L’industria dei rapimenti ha alimentato le casse delle ‘ndrine. Decine e decine di miliardi di lire accumulati in 20 anni. Cash da riutilizzare per l’acquisto di grossi carichi di droga. O da reinvestire in attività economiche legali per comprare macchinari edili, camion per il trasporto terra utili alla costruzione di quartieri sgraziati nei paesi della marina jonica, e non solo. Quando inizia a sfumare la spettacolarità della violenza e del sangue, la Locride e l’Aspromonte perdono appeal per il mercato dell’informazione.

Non troverete istituzioni o ministri che arrivano fino in cima per ascoltare le tante storie di giustizia negata ai familiari che in questa giornata raccontano dei loro cari strappati alla vita dalla barbaria ‘ndranghetista. Sotto il sole che s’insinua tra i mirti di questa montagna c’è solo vera rabbia e sincera passione. Amore e ribellione al silenzio. Nessuno spazio per l’antimafia da palcoscenico. E tutto questo va raccontato agli italiani. Come va detto, che ogni anno il sentiero peggiora. E Deborah ha lanciato un appello: «ricostruiamo il ponte crollato che renderà più agevole la camminata». Appello caduto nel vuoto tra gli amministratori locali, ma recepito dai professionisti di Modena, che hanno costituito un presidio antimafia e hanno deciso di sporcarsi le mani e progettare un ponte nuovo di zecca. «Sarà il ponte della memoria», si emoziona la figlia di Lollò.

Nel pieno del pomeriggio il ritorno nel piazzale della “Quercia squarciata”. Il corteo torna verso gli autobus, le jeep, le auto. Il passaggio da San Luca è obbligato. Ma il ritorno è meno sorvegliato dell’andata. Infastidisce meno gli abitanti del paesino. Hanno tollerato l’invasione pacifica e non vedono l’ora che tutto ritorni alla normalità. A ciò che per loro è normalità. L’intensità degli sguardi è minore. La tensione è calata. Le anziane signore, vestite con gonne chi blu chi nere a pieghe aperte, lunghe a metà polpaccio, e camicia bianca siedono all’ombra vicino alle loro case. Composte e riservate. Hanno una lunga treccia raccolta a cestello sulla nuca. Il passaggio delle auto le lascia indifferenti. Poi ci sono le giovani. Molte di loro sono vestite lussuosamente, ma solo per fare sfoggio del loro benessere, e non hanno la grazia delle sanluchesi di un tempo. Il loro occhi fissano le auto che provengono dalla Marcia a Pietra Cappa. Quel passaggio disturba più loro che le anziane signore.

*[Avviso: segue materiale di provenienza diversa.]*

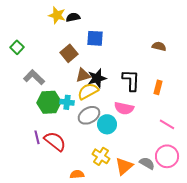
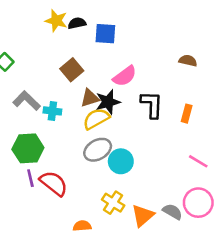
blue square: (95, 38) -> (105, 34), moved
green hexagon: (49, 102) -> (28, 148), moved
cyan cross: (67, 102) -> (52, 111), moved
pink semicircle: (124, 108) -> (125, 76), moved, turned -48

Lollò è stato prigioniero su questi monti. Li amava come si ama la donna della propria vita. Accompagnava gli amici, perché di quella bellezza non godessero solo gli ‘ndranghetisti e i loro complici. Ecco perché Debora e la moglie Mimma non ci hanno pensato due volte quando hanno saputo dove era stato tenuto prigioniero e ucciso. E hanno voluto percorrere con appuntamento annuale quel sentiero. E sempre più persone si sono unite a loro. E ora quell’enorme masso che ha assistito indifferente all’agonia di Lollò, è diventato il simbolo della Calabria liberata.